聖書

使徒行伝28章 マルタ島の奇跡とローマ宣教

### 使徒行伝28章:マルタ島からローマへ

#### マルタ島の奇跡

嵐の海を越え、ついに一行はマルタ島の岸にたどり着いた。船は波に砕かれ、がれきと化していたが、パウロと囚人たち、兵士たちは無事であった。島の人々は彼らを温かく迎え、雨に打たれた彼らのために焚き火を用意した。パウロは薪を集めて火にくべようとしたとき、一匹の毒蛇が熱さに驚き、彼の手から這い出し、腕に巻きついた。

島の人々はそれを見て、「この人はきっと殺人犯だ。海からは逃れられたが、正義の女神が生かしてはおかなかったのだ」とささやき合った。しかし、パウロは蛇を振り払い、何の害も受けなかった。人々は彼がたちまち腫れ上がり、倒れるのを待ったが、何も起こらない。彼らは考えを変え、「この人は神だ」と言い始めた。

その地の首長、プブリオは一行を三日間もてなした。そのとき、プブリオの父が熱病と下痢で床に伏せっていると聞いたパウロは、彼のもとに入り、手を置いて祈った。すると、病人は癒され、島中の病人が次々とパウロのもとに来て、いやされた。この出来事の後、マルタ島の人々は彼らに多くの贈り物をし、船出のときには必要な物をすべて整えてくれた。

#### ローマへの旅

三か月後、一行はマルタ島を離れ、アレキサンドリアの船でシチリア島のシラクサへ向かった。そこに三日滞在した後、イタリア本土のレギウムに着くと、南風が吹き、順調に進み、ついにポテオリに到着した。そこには信者たちがおり、パウロは彼らに招かれて七日間を過ごした。

ローマから信者たちがパウロの到着を聞き、アッピウス・フォルムや「三人の宿場」まで出迎えに来た。彼らを見たパウロは神に感謝し、勇気づけられた。

#### ローマでの宣教

ローマに着くと、パウロは一人の兵士に監視されながらも、自分の家に住むことを許された。三日後、彼はユダヤ人の指導者たちを招き、こう語った。

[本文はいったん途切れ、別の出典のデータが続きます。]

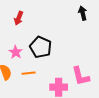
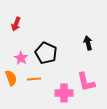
black arrow: (83, 13) -> (88, 43), moved
red arrow: (19, 18) -> (16, 24), moved

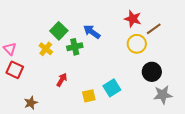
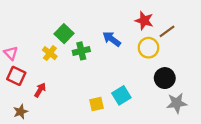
blue arrow: (92, 32) -> (112, 39), moved
red arrow: (62, 80) -> (40, 90), moved
brown star: (31, 103) -> (21, 112), moved

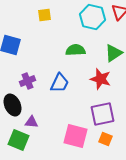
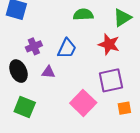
purple triangle: (32, 122) -> (48, 72), moved
pink square: (76, 136) -> (83, 103), turned 30
orange square: (106, 139) -> (124, 108), moved, turned -32

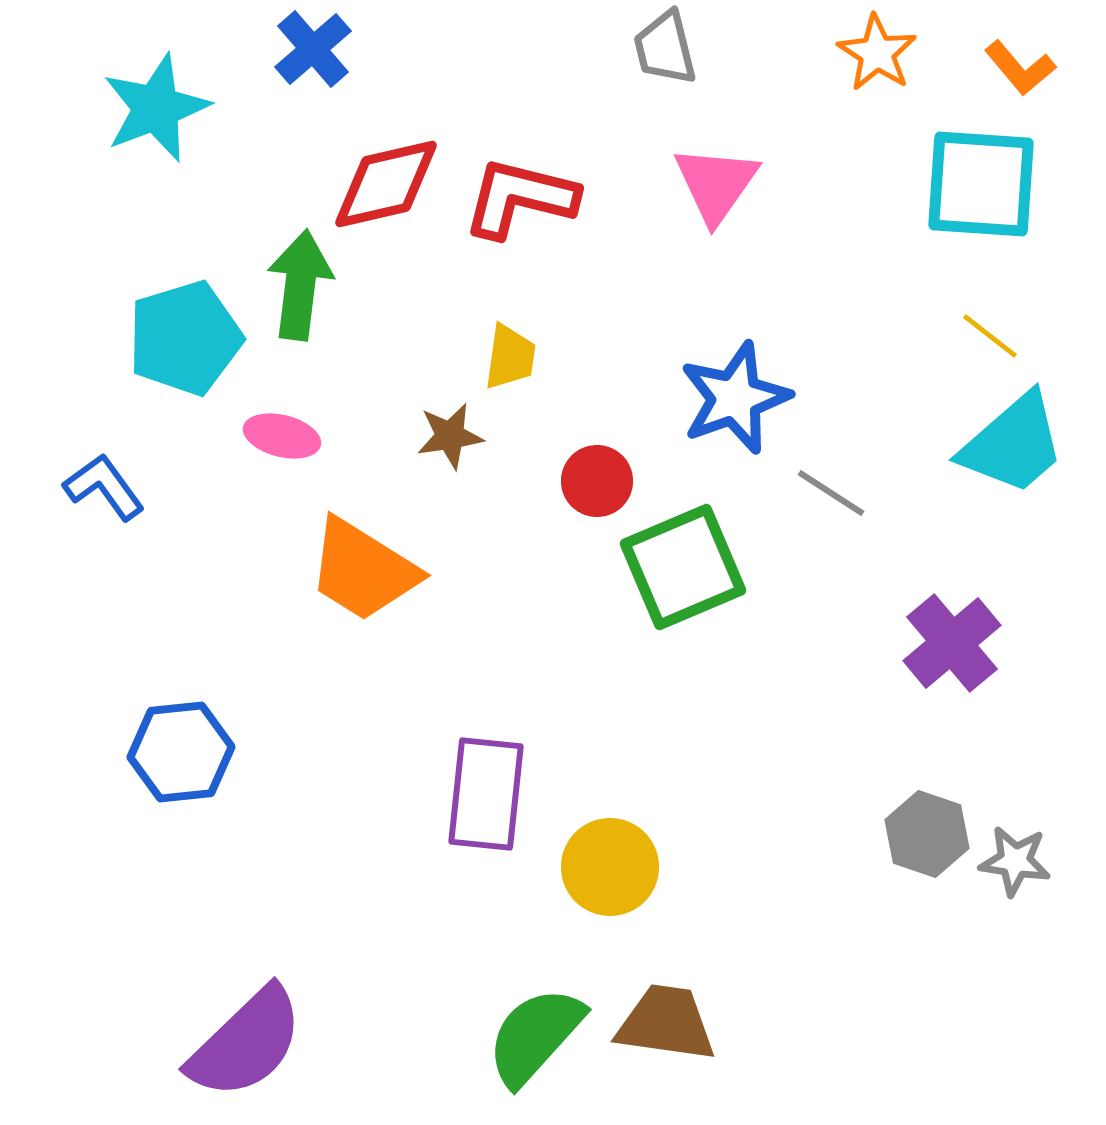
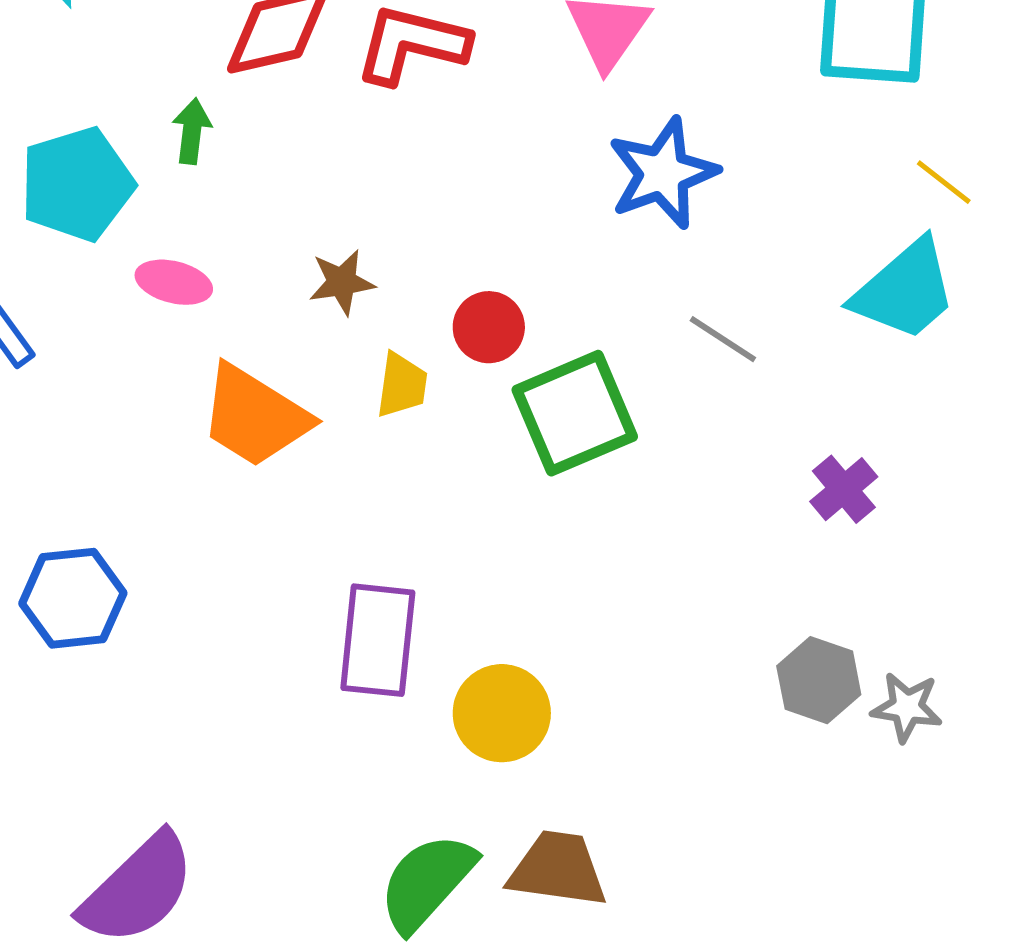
green arrow: (300, 285) -> (192, 131), size x0.6
yellow line: (990, 336) -> (944, 182), moved
yellow trapezoid: (510, 357) -> (402, 385), moved
blue star: (735, 398) -> (663, 173), moved
purple cross: (952, 643) -> (844, 489), size x0.7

「兄弟たちよ。私は何もこの民に不利なことをしたわけではないのに、エルサレムで囚人としてローマ人に引き渡されました。裁判を受けましたが、死刑に当たることは何もなく、皇帝に上訴したのです。私がイスラエルの希望のために鎖につながれていることを、あなたがたに知らせたいのです。」

ユダヤ人たちは答えた。「私たちはユダヤからあなたについて何の手紙も受け取っていませんし、兄弟たちの中から悪い報告も聞いていません。ただ、あなたの考えを聞きたいのです。この宗派については、どこでも反対されていると承知しています。」

彼らは日を決めてパウロのもとに大勢やって来た。朝から晩まで、パウロは神の国について証しし、モーセの律法と預言者の書を引用して、イエスについて説き明かした。ある者は彼の言葉を信じ、ある者は信じようとしなかった。彼らが意見を異にして帰るとき、パウロは次のように言った。「聖霊が預言者イザヤを通してあなたがたの先祖に語られたことは、まさに真実です。『この民の心は鈍くなり、耳は聞こえにくく、目は閉じている。そうでなければ、目で見、耳で聞き、心で悟り、立ち返ってわたしにいやされるだろう。』」

そして、パウロはこう宣言した。「神の救いは異邦人に送られたのです。彼らは聞き入れるでしょう。」

#### ローマでの二年間

パウロは自ら借りた家に二年間住み、訪れる人すべてを迎え入れ、大胆に神の国を宣べ伝え、主イエス・キリストについて教えた。彼の言葉は鎖につながれていても、縛られることはなかった。

こうして、福音はローマの地に広がり、異邦人にもユダヤ人にも語られ、神の御国は確かに前進していったのである。